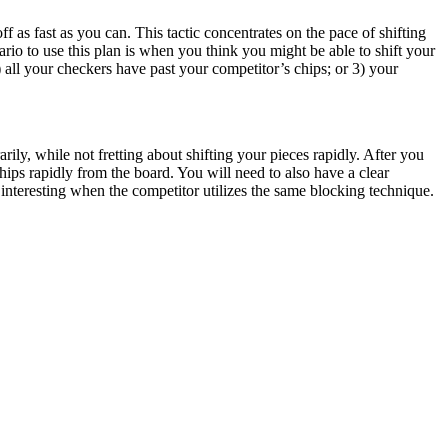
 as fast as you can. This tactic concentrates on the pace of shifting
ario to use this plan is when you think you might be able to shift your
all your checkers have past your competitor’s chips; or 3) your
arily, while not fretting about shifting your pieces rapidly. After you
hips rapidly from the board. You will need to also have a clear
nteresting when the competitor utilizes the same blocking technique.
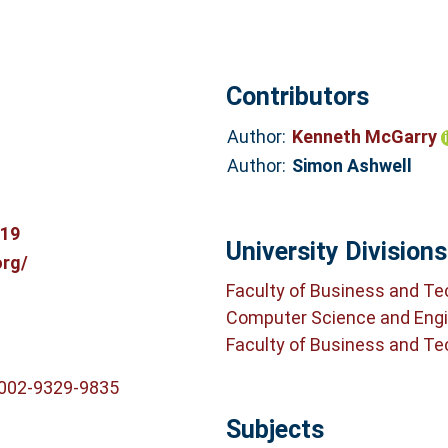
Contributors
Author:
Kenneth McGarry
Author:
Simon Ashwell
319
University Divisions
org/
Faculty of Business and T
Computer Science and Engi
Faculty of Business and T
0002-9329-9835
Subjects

---

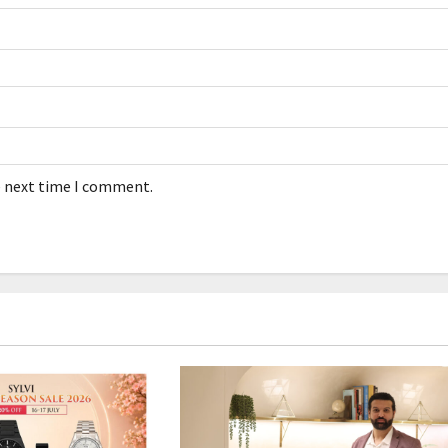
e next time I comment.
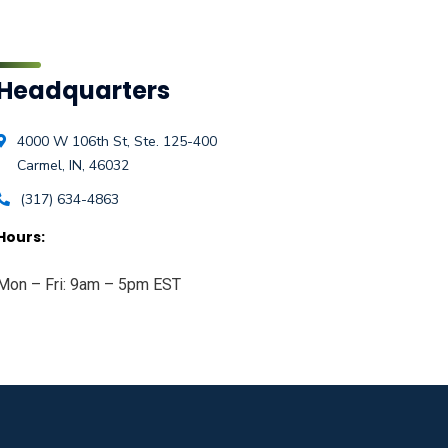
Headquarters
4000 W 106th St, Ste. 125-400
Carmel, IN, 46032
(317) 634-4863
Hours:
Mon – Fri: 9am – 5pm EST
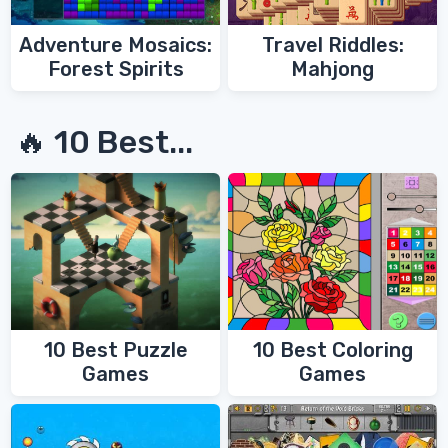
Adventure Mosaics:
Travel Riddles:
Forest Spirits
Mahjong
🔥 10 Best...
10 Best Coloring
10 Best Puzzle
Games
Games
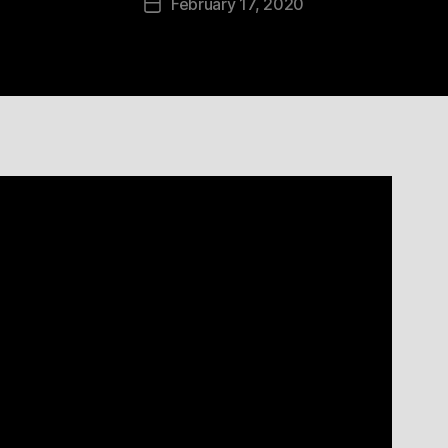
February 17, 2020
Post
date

* * *

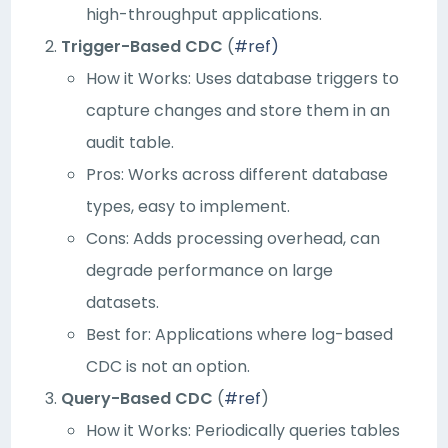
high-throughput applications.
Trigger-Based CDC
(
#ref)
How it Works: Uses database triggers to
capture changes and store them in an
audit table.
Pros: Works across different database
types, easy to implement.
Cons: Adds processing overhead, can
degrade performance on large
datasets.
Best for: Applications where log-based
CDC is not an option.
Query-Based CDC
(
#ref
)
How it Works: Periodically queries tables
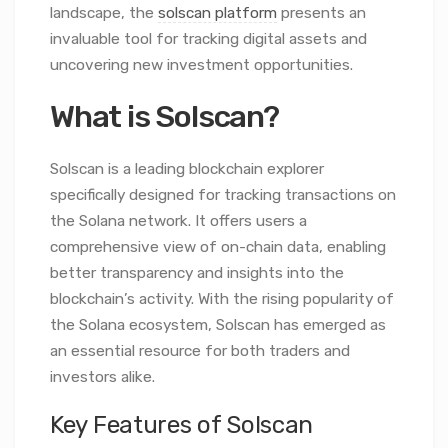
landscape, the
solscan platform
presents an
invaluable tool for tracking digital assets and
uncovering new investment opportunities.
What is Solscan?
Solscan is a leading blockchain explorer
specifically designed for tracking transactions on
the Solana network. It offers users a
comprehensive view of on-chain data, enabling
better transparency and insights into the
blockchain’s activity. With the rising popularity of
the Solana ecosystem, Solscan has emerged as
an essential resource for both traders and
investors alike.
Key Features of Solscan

WHAT IS NEEDED
Write out every line of the listing that holds the word "your".

TASK RESULT
ario to use this plan is when you think you might be able to shift your
all your checkers have past your competitor’s chips; or 3) your
arily, while not fretting about shifting your pieces rapidly. After you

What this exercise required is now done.